By Iris Richmond. Prompted by tight borrowing conditions for manufactured-home buyers, manufacturers are shifting away from the industry's traditional chattel lending to real estate lending. In June, Palm Harbor Homes, a modular-home company in Addison, Texas, formed a limited partnership with BSM Financial L.P., a Dallas-based mortgage bank. By providing conventional mortgages through its dealer base, Palm Harbor expects to gain some financing leverage, particularly in Texas, where a new law requires that sales of manufactured homes be conducted as real estate transactions.

Meanwhile, in August, Champion Enterprises in Auburn Hills, Mich., announced a joint venture with National City Mortgage, a subsidiary of Cleveland-based National City Corp. The deal will enable Champion, the country's leading manufactured-home builder with 36,851 homes shipped in 2001, to make real estate financing available to its customers under the HomePride name. The financial partnership is the first of many that Champion intends to form, says Colleen Bauman, VP of investor relations.

"There's been a trend toward companies establishing their own lending arms rather than be susceptible to the loss of additional chattel lenders in the industry," says John Diffendal, an equity analyst at BB&T Capital Markets, located in Nashville, Tenn.
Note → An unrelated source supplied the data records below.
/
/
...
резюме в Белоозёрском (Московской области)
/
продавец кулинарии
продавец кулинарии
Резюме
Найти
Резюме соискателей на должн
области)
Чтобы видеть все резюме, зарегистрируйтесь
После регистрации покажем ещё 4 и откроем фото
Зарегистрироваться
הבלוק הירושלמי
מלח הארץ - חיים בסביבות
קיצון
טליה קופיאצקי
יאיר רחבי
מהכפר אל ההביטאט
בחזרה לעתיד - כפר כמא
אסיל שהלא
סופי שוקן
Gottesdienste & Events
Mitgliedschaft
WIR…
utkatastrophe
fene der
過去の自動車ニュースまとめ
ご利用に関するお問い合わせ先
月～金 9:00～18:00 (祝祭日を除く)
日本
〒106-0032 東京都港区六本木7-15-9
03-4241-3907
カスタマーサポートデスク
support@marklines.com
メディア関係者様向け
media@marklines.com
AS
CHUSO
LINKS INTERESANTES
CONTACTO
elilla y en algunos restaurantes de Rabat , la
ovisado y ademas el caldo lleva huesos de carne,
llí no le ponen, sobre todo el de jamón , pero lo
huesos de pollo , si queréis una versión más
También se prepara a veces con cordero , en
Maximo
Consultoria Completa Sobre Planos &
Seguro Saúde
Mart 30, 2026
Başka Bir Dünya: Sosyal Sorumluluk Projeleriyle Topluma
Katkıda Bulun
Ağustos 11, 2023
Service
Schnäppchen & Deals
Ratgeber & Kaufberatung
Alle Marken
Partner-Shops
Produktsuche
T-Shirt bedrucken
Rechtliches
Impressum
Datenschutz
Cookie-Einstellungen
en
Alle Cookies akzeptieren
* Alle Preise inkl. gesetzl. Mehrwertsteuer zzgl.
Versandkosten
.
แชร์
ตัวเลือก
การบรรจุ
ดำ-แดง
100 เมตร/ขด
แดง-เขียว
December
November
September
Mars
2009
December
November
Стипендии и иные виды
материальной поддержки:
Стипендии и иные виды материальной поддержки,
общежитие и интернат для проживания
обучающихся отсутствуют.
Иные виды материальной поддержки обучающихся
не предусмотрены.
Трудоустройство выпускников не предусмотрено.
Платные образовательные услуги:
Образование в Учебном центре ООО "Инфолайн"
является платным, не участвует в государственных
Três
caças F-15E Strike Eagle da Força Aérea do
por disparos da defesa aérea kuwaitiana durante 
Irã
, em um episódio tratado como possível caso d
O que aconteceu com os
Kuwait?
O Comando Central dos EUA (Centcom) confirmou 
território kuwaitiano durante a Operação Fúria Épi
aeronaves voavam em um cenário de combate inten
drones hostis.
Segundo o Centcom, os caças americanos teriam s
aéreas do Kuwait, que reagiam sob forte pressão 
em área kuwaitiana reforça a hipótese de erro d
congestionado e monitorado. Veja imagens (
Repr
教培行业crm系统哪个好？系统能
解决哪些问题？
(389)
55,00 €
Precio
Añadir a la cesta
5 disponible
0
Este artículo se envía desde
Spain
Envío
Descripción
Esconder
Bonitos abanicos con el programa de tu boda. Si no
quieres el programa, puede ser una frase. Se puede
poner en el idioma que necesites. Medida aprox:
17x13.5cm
A glance at Clayton Homes, which shipped 19,200 manufactured homes last year, validates the initiatives of Palm Harbor and Champion. For more than 30 years, Clayton has had its own lending arm. Unlike the losses reported by Champion and Palm Harbor in the June 2002 quarter, Clayton, based in Maryville, Tenn., reported a 32-percent earnings-per-share increase, which Diffendal says shows the value of having such an operation in place.